> _MATERIAL PROVIDED_:
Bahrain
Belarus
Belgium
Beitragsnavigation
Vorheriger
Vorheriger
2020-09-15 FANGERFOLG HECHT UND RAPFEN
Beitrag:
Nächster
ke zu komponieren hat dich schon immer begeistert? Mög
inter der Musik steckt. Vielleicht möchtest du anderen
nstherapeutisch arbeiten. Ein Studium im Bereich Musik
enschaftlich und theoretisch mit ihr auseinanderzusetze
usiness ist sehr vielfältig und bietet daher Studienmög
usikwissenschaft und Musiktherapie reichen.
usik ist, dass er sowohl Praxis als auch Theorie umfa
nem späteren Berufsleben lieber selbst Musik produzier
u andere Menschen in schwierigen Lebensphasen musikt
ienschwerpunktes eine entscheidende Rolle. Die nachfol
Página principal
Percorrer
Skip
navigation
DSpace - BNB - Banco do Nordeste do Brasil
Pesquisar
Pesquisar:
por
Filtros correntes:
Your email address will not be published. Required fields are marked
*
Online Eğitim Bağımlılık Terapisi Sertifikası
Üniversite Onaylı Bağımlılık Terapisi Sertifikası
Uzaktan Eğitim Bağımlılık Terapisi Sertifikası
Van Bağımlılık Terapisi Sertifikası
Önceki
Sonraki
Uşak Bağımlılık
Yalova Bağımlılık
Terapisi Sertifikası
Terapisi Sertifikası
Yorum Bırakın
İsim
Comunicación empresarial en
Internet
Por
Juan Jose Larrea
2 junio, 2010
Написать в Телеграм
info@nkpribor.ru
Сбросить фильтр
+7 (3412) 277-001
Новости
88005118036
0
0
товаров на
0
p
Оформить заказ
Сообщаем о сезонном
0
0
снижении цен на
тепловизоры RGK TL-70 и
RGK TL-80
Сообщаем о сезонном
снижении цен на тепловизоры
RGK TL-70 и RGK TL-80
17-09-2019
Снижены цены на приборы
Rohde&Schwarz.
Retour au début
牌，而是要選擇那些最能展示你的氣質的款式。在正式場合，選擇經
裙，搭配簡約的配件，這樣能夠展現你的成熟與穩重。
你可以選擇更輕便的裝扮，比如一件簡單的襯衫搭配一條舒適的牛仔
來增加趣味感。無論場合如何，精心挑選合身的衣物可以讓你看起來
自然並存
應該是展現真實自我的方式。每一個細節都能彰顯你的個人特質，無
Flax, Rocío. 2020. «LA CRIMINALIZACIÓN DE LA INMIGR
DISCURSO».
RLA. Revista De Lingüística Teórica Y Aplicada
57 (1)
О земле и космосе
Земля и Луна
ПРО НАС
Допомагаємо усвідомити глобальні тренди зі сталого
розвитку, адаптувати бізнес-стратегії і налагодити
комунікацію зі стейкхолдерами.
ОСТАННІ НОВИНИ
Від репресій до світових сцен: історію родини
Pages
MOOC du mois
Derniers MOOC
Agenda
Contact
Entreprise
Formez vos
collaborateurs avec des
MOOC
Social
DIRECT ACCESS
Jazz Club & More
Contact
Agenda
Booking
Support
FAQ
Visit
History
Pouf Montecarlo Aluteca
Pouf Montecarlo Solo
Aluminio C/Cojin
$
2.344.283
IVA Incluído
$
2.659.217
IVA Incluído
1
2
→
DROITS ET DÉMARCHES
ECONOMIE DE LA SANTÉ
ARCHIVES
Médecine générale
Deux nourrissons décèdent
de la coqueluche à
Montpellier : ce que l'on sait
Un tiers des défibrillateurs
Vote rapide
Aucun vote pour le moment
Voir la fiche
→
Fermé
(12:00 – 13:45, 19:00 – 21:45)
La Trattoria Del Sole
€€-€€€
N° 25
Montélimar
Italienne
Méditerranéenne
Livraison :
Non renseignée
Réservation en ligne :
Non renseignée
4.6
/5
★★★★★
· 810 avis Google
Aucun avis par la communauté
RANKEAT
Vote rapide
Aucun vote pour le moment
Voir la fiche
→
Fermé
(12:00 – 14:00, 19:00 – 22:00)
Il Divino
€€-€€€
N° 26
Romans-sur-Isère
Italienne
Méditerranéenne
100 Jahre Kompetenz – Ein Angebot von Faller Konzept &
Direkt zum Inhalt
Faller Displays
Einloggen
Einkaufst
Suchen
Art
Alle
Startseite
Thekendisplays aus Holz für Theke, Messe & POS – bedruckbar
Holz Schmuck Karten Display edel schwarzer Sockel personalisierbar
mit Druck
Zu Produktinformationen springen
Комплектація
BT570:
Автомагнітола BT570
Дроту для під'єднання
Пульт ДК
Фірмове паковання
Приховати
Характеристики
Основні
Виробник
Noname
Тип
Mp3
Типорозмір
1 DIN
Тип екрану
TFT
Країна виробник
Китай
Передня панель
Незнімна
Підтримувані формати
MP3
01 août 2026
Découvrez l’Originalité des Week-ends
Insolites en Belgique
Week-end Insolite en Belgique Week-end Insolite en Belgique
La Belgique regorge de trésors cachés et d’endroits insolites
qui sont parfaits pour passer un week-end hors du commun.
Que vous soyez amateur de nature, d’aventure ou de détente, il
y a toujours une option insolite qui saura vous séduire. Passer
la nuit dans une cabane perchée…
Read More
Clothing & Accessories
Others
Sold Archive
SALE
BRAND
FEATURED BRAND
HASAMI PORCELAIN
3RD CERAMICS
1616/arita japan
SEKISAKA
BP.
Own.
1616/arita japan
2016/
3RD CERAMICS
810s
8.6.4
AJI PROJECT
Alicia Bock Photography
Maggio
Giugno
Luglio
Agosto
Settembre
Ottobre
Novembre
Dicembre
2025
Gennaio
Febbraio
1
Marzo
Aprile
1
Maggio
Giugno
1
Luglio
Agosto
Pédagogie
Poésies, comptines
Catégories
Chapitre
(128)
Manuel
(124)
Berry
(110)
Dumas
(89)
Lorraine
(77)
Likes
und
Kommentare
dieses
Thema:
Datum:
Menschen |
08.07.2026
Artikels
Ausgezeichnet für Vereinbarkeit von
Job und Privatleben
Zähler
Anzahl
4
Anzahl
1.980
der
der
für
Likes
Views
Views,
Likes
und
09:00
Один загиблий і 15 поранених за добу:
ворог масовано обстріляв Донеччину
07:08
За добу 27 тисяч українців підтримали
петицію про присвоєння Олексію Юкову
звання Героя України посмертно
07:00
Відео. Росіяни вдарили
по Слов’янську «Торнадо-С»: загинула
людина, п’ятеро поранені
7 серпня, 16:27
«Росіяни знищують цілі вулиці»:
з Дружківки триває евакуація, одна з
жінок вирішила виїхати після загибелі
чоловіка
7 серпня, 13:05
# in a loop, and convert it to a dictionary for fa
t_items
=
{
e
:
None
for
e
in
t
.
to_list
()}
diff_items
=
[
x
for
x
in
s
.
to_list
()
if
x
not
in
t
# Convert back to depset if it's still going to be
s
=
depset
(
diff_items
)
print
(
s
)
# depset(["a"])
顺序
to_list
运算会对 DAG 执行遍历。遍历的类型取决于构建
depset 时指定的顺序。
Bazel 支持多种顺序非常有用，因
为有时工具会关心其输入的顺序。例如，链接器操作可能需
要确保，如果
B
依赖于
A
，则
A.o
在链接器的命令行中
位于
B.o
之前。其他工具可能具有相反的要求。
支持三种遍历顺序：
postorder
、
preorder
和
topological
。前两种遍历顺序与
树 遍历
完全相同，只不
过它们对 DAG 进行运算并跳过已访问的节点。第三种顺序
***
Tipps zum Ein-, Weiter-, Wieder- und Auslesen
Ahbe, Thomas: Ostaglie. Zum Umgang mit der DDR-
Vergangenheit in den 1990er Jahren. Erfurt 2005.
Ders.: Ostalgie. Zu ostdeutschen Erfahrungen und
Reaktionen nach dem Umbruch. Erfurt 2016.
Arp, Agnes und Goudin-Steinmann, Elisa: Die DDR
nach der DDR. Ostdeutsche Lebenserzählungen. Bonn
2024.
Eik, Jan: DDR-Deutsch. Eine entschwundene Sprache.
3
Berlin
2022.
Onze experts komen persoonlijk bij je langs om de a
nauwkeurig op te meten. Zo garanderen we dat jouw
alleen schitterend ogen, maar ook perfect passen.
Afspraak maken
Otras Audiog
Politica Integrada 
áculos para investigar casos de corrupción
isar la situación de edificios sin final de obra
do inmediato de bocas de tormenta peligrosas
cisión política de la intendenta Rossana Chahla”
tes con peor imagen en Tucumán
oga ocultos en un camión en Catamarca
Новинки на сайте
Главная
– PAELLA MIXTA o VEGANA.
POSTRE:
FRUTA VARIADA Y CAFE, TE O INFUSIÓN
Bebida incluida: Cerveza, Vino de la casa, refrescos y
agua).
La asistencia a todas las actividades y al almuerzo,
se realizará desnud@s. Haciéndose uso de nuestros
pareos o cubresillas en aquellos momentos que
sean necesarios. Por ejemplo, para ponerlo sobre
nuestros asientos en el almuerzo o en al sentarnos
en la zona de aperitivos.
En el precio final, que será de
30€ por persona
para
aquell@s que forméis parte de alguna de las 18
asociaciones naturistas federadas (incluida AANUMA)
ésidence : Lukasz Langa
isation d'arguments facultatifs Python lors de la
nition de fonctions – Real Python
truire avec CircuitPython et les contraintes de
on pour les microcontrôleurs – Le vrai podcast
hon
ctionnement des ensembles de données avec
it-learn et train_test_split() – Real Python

> _ABOUT THIS EXERCISE_: Across the whole listing above, report each line that includes "Bağımlılık".

> _WRITTEN RESPONSE_:
Online Eğitim Bağımlılık Terapisi Sertifikası
Üniversite Onaylı Bağımlılık Terapisi Sertifikası
Uzaktan Eğitim Bağımlılık Terapisi Sertifikası
Van Bağımlılık Terapisi Sertifikası
Uşak Bağımlılık
Yalova Bağımlılık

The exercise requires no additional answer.